Most of the studies discuss ARBs along with ACEIs in CKD, indicating a similar outcome of therapy. ARBs have effects similar to ACEIs and are generally prescribed for patients unable to tolerate ACEIs (WEBMED, 2022). ARBs delay the progression of proteinuria both over short and long terms and to a similar level as ACEIs (Kunz et al., 2008). Burnier (2020) reported ARBS to be more specific in blocking the RAAS and having better tolerability when compared with ACE inhibitors (Burnier, 2020). ARBs have no detrimental effect on renal functions, and hence, the rate of discontinuation with ARBs is low, owing to their safety profile. Among the five major classes of antihypertensive drugs, the highest one-year compliance rate was observed for ARBs. ARBs present beneficial effects beyond controlling blood pressure and have renoprotective effects in diabetic nephropathy (Israili, 2000). In CKD patients with a non-dipping BP pattern, better renal protection was obtained with ARB treatment (Kunz et al., 2008). However, in patients with arterial blood pressure or renal function highly reliant on the RAAS, they can cause hypotension and/or renal failure; hence, they are inadvisable in patients with heart failure presenting with hypotension or bilateral renal artery stenosis (Hill and Vaidya, 2020).

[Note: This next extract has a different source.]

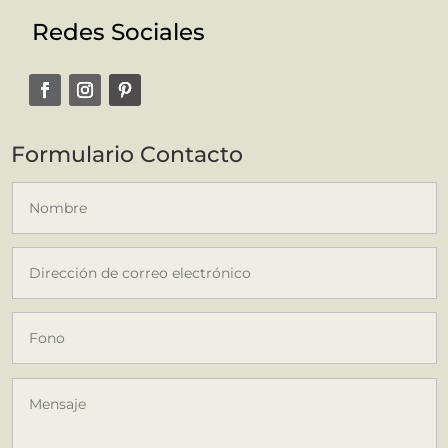
Redes Sociales
Formulario Contacto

Patients with mild or moderate chronic kidney disease have reliable improved outcomes with RAAS inhibitors, but less evidence supports their use in advanced CKD. The recently concluded STOP ACEI trial, which aimed to identify whether discontinuation of ACEIs/ARBs can improve or stabilize renal function in patients with advanced progressive CKD, reported that in such patients, the discontinuation of RAAS inhibitors was not observed to have a significant difference between the groups in the long-term rate of decrease in the eGFR. ESRD or the initiation of renal-replacement therapy was reported in 62% and 56% of the discontinuation group and the continuation group, respectively, and adverse events were similar in the discontinuation group and continuation group with respect to cardiovascular events (Bhandari et al., 2022).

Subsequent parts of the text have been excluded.